• Data extracted from a collection
= = = = =

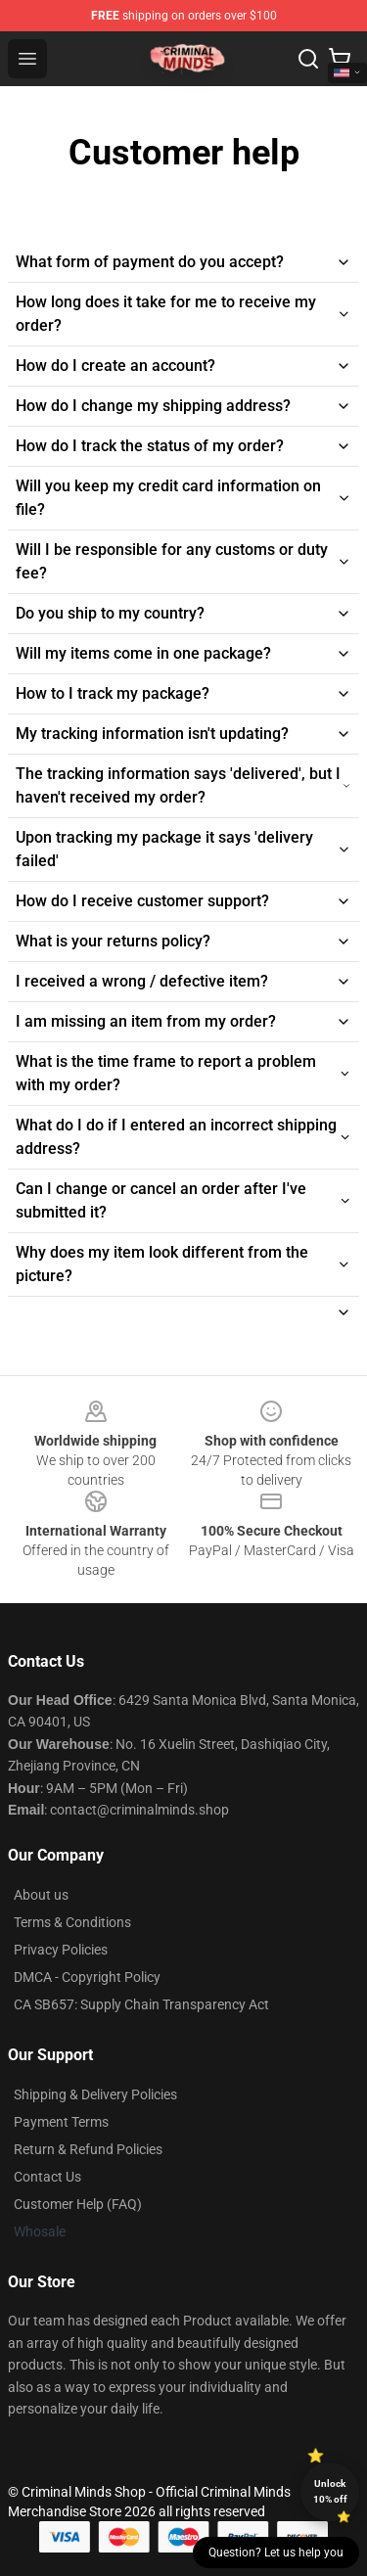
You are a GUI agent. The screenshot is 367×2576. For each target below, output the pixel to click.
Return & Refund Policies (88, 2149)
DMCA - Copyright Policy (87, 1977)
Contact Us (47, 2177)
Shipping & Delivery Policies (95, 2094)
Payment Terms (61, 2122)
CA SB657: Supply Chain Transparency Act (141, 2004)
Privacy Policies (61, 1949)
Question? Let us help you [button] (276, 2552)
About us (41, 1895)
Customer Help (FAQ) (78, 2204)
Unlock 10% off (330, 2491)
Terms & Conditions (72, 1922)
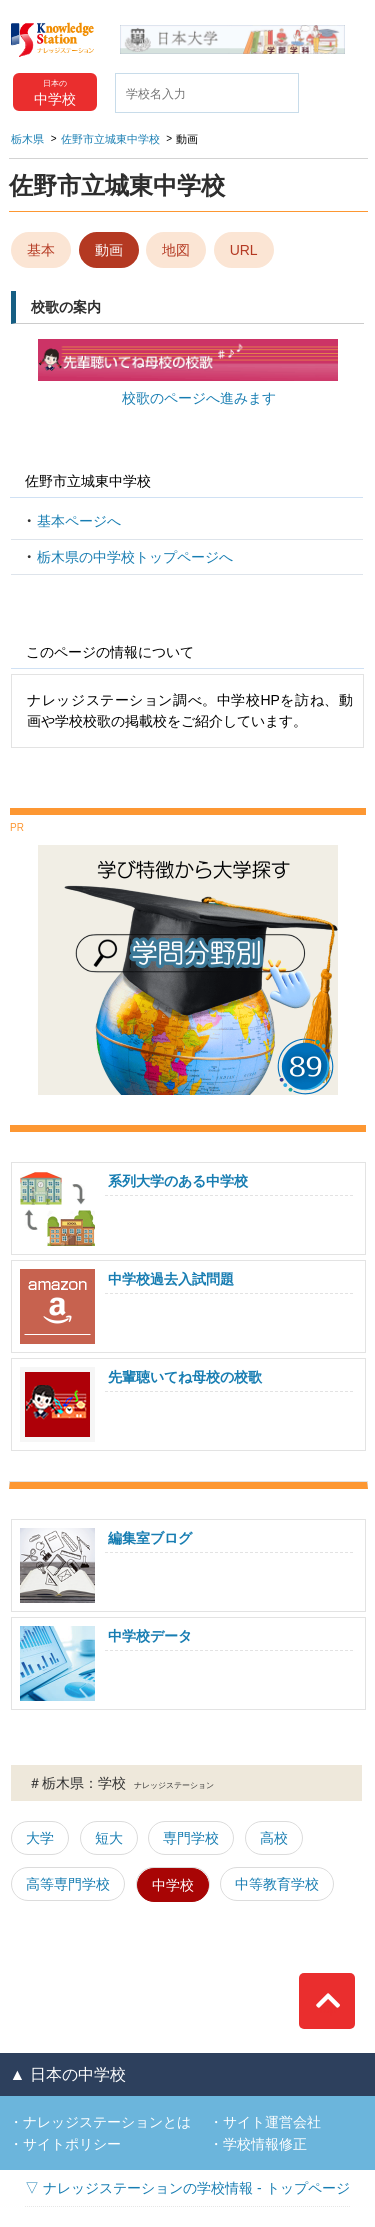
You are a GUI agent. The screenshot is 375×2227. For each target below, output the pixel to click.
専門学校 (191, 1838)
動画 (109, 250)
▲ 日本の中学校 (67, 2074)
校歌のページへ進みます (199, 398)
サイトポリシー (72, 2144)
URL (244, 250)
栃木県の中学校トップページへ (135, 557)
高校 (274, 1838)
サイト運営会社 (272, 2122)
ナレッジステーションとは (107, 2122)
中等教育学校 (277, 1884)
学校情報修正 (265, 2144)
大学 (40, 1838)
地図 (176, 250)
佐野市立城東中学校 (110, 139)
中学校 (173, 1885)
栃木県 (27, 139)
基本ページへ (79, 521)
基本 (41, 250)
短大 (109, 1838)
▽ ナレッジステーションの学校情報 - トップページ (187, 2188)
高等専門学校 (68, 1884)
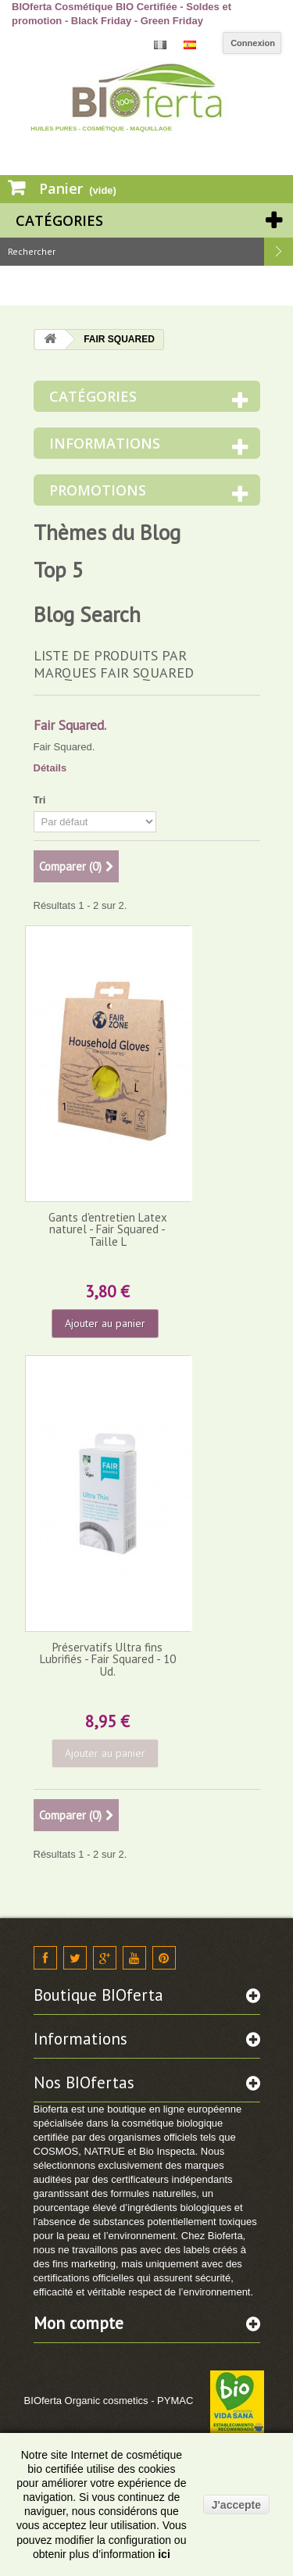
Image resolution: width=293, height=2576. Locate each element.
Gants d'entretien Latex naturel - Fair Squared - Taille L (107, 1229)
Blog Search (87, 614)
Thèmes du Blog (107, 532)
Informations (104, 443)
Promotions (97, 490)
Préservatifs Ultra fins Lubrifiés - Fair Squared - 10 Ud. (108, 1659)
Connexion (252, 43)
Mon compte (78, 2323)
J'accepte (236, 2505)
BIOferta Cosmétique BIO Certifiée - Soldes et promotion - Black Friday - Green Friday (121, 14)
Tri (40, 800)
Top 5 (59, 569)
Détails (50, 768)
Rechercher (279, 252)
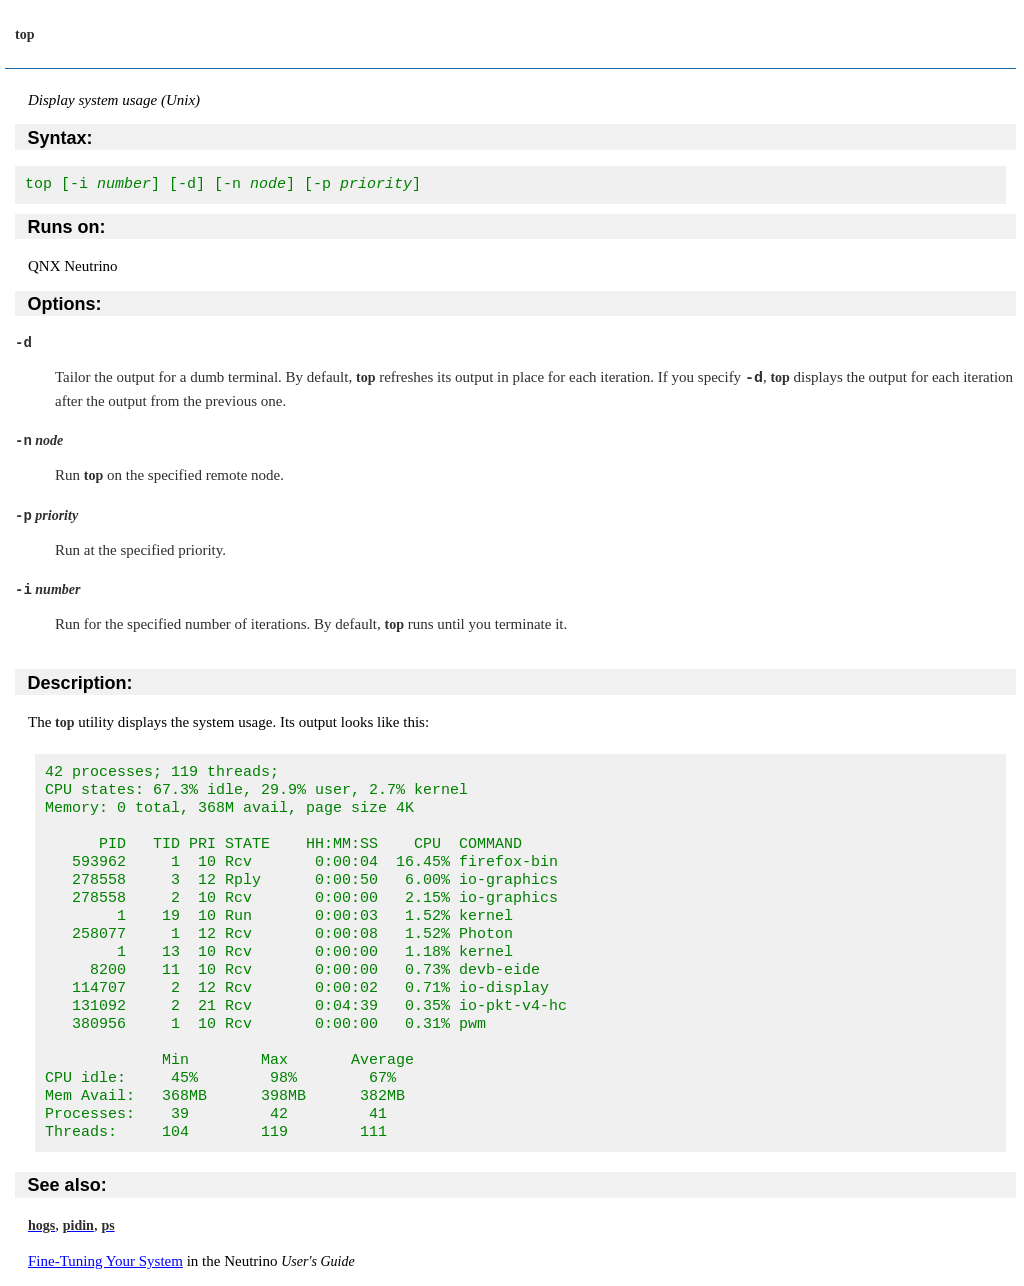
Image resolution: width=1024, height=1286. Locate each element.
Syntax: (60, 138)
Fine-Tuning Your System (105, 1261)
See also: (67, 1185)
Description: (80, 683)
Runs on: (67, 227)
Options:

= = = = =

• TASK GOAL
Copy every record exactly; no pictures.

• OUTPUT FOR THIS TASK
You are a GUI agent. The screenshot is 367×2576. For each target below, output the pixel to click.
Return & Refund Policies (88, 2149)
DMCA - Copyright Policy (87, 1977)
Contact Us (47, 2177)
Shipping & Delivery Policies (95, 2094)
Payment Terms (61, 2122)
CA SB657: Supply Chain Transparency Act (141, 2004)
Privacy Policies (61, 1949)
Question? Let us help you [button] (276, 2552)
About us (41, 1895)
Customer Help (FAQ) (78, 2204)
Unlock 10% off (330, 2491)
Terms & Conditions (72, 1922)
You are a GUI agent. The screenshot is 375×2227. For each target below, output the pixel to click.
専門学校 (191, 1838)
動画 (109, 250)
▲ 日本の中学校 (67, 2074)
校歌のページへ進みます (199, 398)
サイトポリシー (72, 2144)
URL (244, 250)
栃木県の中学校トップページへ (135, 557)
高校 (274, 1838)
サイト運営会社 (272, 2122)
ナレッジステーションとは (107, 2122)
中等教育学校 (277, 1884)
学校情報修正 (265, 2144)
大学 (40, 1838)
地図 (176, 250)
佐野市立城東中学校 (110, 139)
中学校 (173, 1885)
栃木県 (27, 139)
基本ページへ (79, 521)
基本 (41, 250)
短大 (109, 1838)
▽ ナレッジステーションの学校情報 - トップページ (187, 2188)
高等専門学校 (68, 1884)
Image resolution: width=293, height=2576. Locate each element.
Gants d'entretien Latex naturel - Fair Squared - Taille L (107, 1229)
Blog Search (87, 614)
Thèmes du Blog (107, 532)
Informations (104, 443)
Promotions (97, 490)
Préservatifs Ultra fins Lubrifiés - Fair Squared - 10 Ud. (108, 1659)
Connexion (252, 43)
Mon compte (78, 2323)
J'accepte (236, 2505)
BIOferta Cosmétique BIO Certifiée - Soldes et promotion - Black Friday - Green Friday (121, 14)
Tri (40, 800)
Top 5 (59, 569)
Détails (50, 768)
Rechercher (279, 252)
Image resolution: width=1024, height=1286. Locate each element.
Syntax: (60, 138)
Fine-Tuning Your System (105, 1261)
See also: (67, 1185)
Description: (80, 683)
Runs on: (67, 227)
Options:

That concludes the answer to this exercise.